▸ **Transcribed page contents**
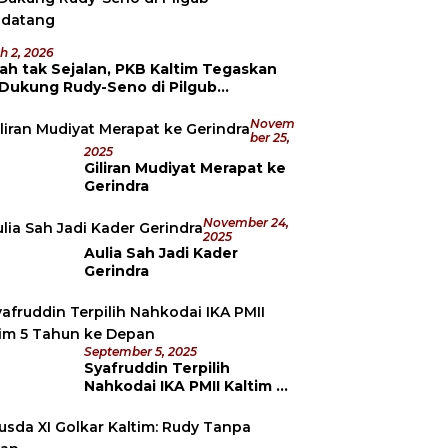
h 2, 2026
ah tak Sejalan, PKB Kaltim Tegaskan
 Dukung Rudy-Seno di Pilgub
datang
Novem
Ber 25,
2025
Giliran Mudiyat Merapat ke
Gerindra
November 24,
2025
Aulia Sah Jadi Kader
Gerindra
September 5, 2025
Syafruddin Terpilih
Nahkodai IKA PMII Kaltim 5
Tahun ke Depan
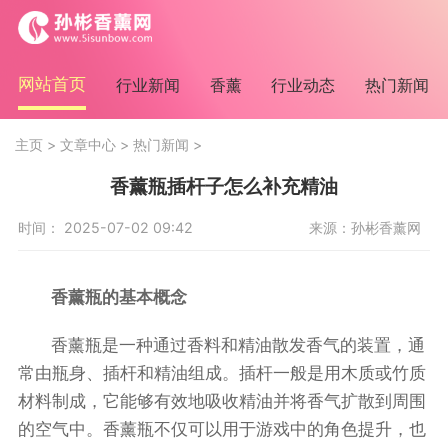
网站首页
行业新闻
香薰
行业动态
热门新闻
主页
>
文章中心
>
热门新闻
>
香薰瓶插杆子怎么补充精油
时间： 2025-07-02 09:42
来源：孙彬香薰网
香薰瓶的基本概念
香薰瓶是一种通过香料和精油散发香气的装置，通
常由瓶身、插杆和精油组成。插杆一般是用木质或竹质
材料制成，它能够有效地吸收精油并将香气扩散到周围
的空气中。香薰瓶不仅可以用于游戏中的角色提升，也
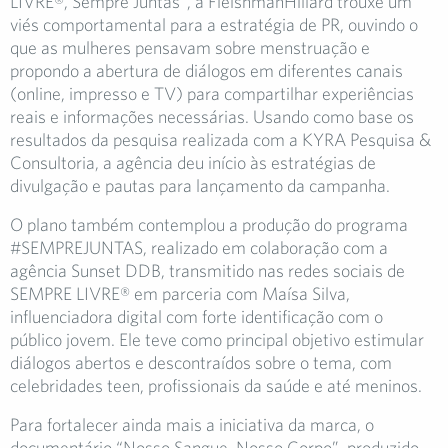
LIVRE®, Sempre Juntas”, a FleishmanHillard trouxe um
viés comportamental para a estratégia de PR, ouvindo o
que as mulheres pensavam sobre menstruação e
propondo a abertura de diálogos em diferentes canais
(online, impresso e TV) para compartilhar experiências
reais e informações necessárias. Usando como base os
resultados da pesquisa realizada com a KYRA Pesquisa &
Consultoria, a agência deu início às estratégias de
divulgação e pautas para lançamento da campanha.
O plano também contemplou a produção do programa
#SEMPREJUNTAS, realizado em colaboração com a
agência Sunset DDB, transmitido nas redes sociais de
SEMPRE LIVRE® em parceria com Maísa Silva,
influenciadora digital com forte identificação com o
público jovem. Ele teve como principal objetivo estimular
diálogos abertos e descontraídos sobre o tema, com
celebridades teen, profissionais da saúde e até meninos.
Para fortalecer ainda mais a iniciativa da marca, o
documentário “Nosso Sangue, Nosso Corpo”, produzido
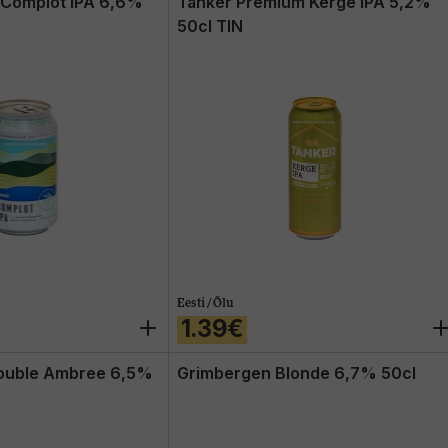
 Complot IPA 6,6%
Tanker Premium Kerge IPA 5,2%
50cl TIN
Eesti / Õlu
1.39€
ouble Ambree 6,5%
Grimbergen Blonde 6,7% 50cl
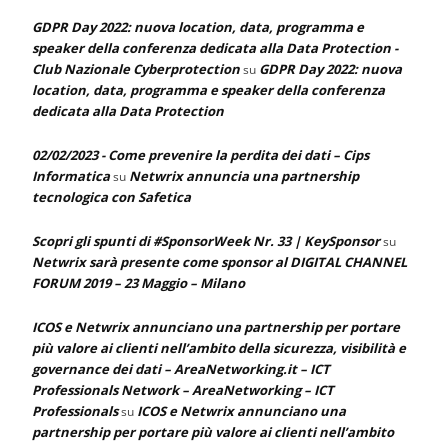
GDPR Day 2022: nuova location, data, programma e
speaker della conferenza dedicata alla Data Protection -
Club Nazionale Cyberprotection
GDPR Day 2022: nuova
su
location, data, programma e speaker della conferenza
dedicata alla Data Protection
02/02/2023 - Come prevenire la perdita dei dati – Cips
Informatica
Netwrix annuncia una partnership
su
tecnologica con Safetica
Scopri gli spunti di #SponsorWeek Nr. 33 | KeySponsor
su
Netwrix sarà presente come sponsor al DIGITAL CHANNEL
FORUM 2019 – 23 Maggio – Milano
ICOS e Netwrix annunciano una partnership per portare
più valore ai clienti nell’ambito della sicurezza, visibilità e
governance dei dati – AreaNetworking.it – ICT
Professionals Network – AreaNetworking – ICT
Professionals
ICOS e Netwrix annunciano una
su
partnership per portare più valore ai clienti nell’ambito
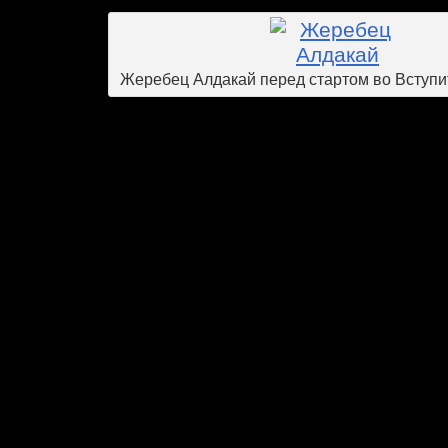
Жеребец Алдакай перед стартом во Вступи
Евгений Неумывакин работа
В.П.Бухтоярова. Его отделение посто
ЦМИ. Сейчас там 16 лошадей 7 ч
арабских. В группе чистокровных ло
трехлетки и один четырехлетний жереб
9 стартов и 5 призовых мест в том числ
и Большом Летнем. В этом году он
Вступительного приза, но не попал 
Трехлетний Скай Файтер выиграл
Осенний приз и рядовую скачку. Ис
вторым в Пробном и Осеннем призах 
скачку. А всего имел 5 стартов. Амур
проскакал только раз, в этом сезоне 
Открытия. Пока ни побед, ни призовых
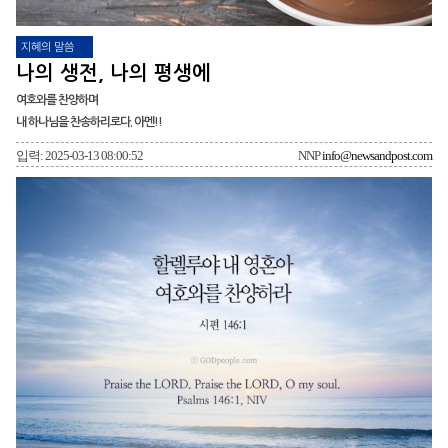
지혜의 말씀
나의 생전, 나의 평생에
여호와를 찬양하며
내 하나님을 찬송하리로다. 아멘!!
입력: 2025-03-13 08:00:52
NNP
info@newsandpost.com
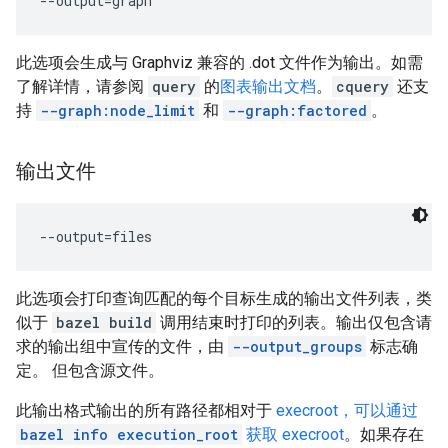
此选项会生成与 Graphviz 兼容的 .dot 文件作为输出。如需
了解详情，请参阅
query
的
图表输出文档
。
cquery
还支
持
--graph:node_limit
和
--graph:factored
。
输出文件
此选项会打印查询匹配的每个目标生成的输出文件列表，类
似于
bazel build
调用结束时打印的列表。输出仅包含请
求的输出组中宣传的文件，由
--output_groups
标志确
定。 但包含源文件。
此输出格式输出的所有路径都相对于
execroot，可以通过
bazel info execution_root
获取 execroot
。如果存在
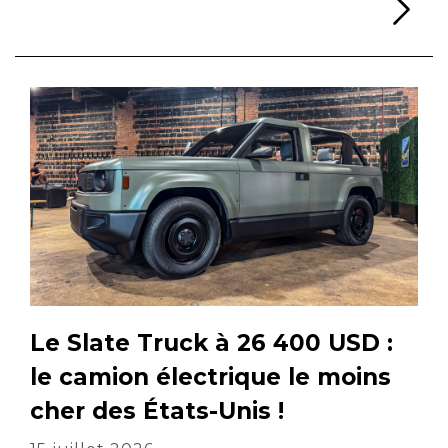
Li
Le Slate Truck à 26 400 USD :
le camion électrique le moins
cher des États-Unis !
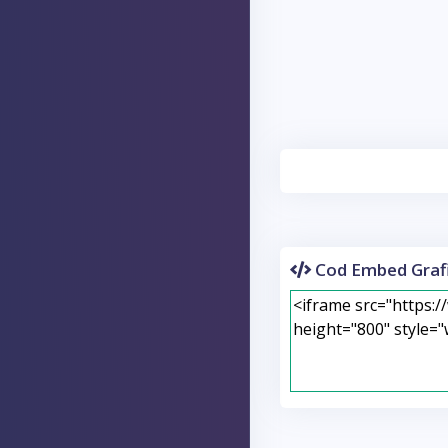
Cod Embed Grafi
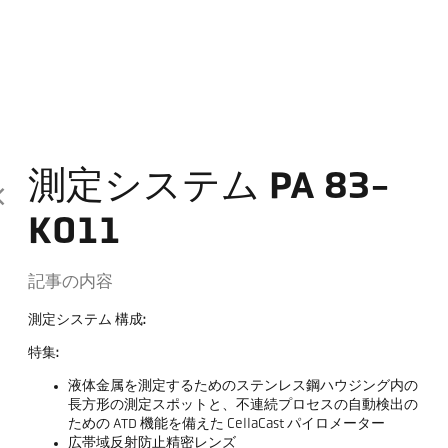
測定システム PA 83-
K011
記事の内容
測定システム 構成:
特集:
液体金属を測定するためのステンレス鋼ハウジング内の
長方形の測定スポットと、不連続プロセスの自動検出の
ための ATD 機能を備えた CellaCast パイロメーター
広帯域反射防止精密レンズ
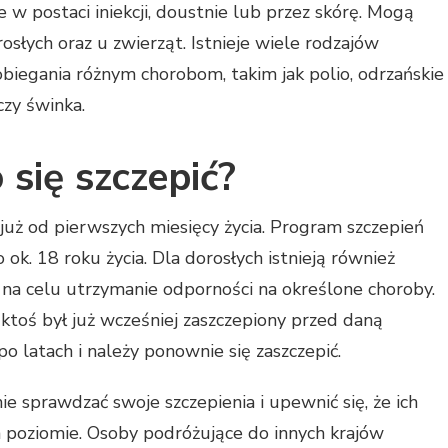
w postaci iniekcji, doustnie lub przez skórę. Mogą
osłych oraz u zwierząt. Istnieje wiele rodzajów
obiegania różnym chorobom, takim jak polio, odrzańskie
czy świnka.
się szczepić?
i już od pierwszych miesięcy życia. Program szczepień
ok. 18 roku życia. Dla dorosłych istnieją również
 na celu utrzymanie odporności na określone choroby.
 ktoś był już wcześniej zaszczepiony przed daną
o latach i należy ponownie się zaszczepić.
e sprawdzać swoje szczepienia i upewnić się, że ich
 poziomie. Osoby podróżujące do innych krajów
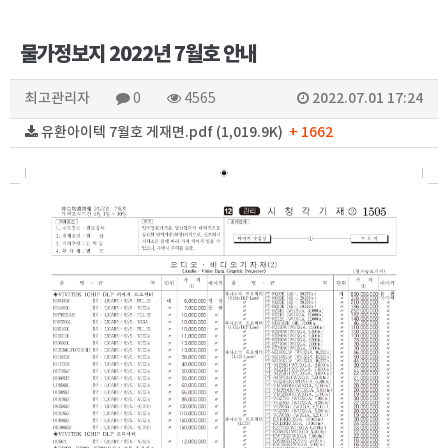
물가정보지 2022년 7월호 안내
최고관리자
2022.07.01 17:24
0
4565
유환아이텍 7월호 게재면.pdf (1,019.9K)
+ 1662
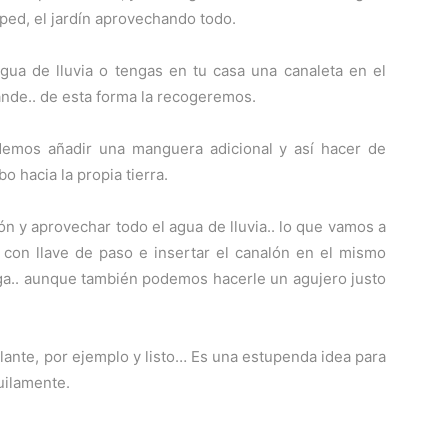
sped, el jardín aprovechando todo.
ua de lluvia o tengas en tu casa una canaleta en el
ande.. de esta forma la recogeremos.
emos añadir una manguera adicional y así hacer de
 hacia la propia tierra.
ón y aprovechar todo el agua de lluvia.. lo que vamos a
con llave de paso e insertar el canalón en el mismo
ga.. aunque también podemos hacerle un agujero justo
slante, por ejemplo y listo… Es una estupenda idea para
quilamente.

▸ **Your objective**
Your answer should be the lines from the first record down to the line containing "香薰瓶插杆子怎么补充精油", restated exactly, with no pictures.

▸ **Reply to the exercise**
h 2, 2026
ah tak Sejalan, PKB Kaltim Tegaskan
 Dukung Rudy-Seno di Pilgub
datang
Novem
Ber 25,
2025
Giliran Mudiyat Merapat ke
Gerindra
November 24,
2025
Aulia Sah Jadi Kader
Gerindra
September 5, 2025
Syafruddin Terpilih
Nahkodai IKA PMII Kaltim 5
Tahun ke Depan
网站首页
行业新闻
香薰
行业动态
热门新闻
主页
>
文章中心
>
热门新闻
>
香薰瓶插杆子怎么补充精油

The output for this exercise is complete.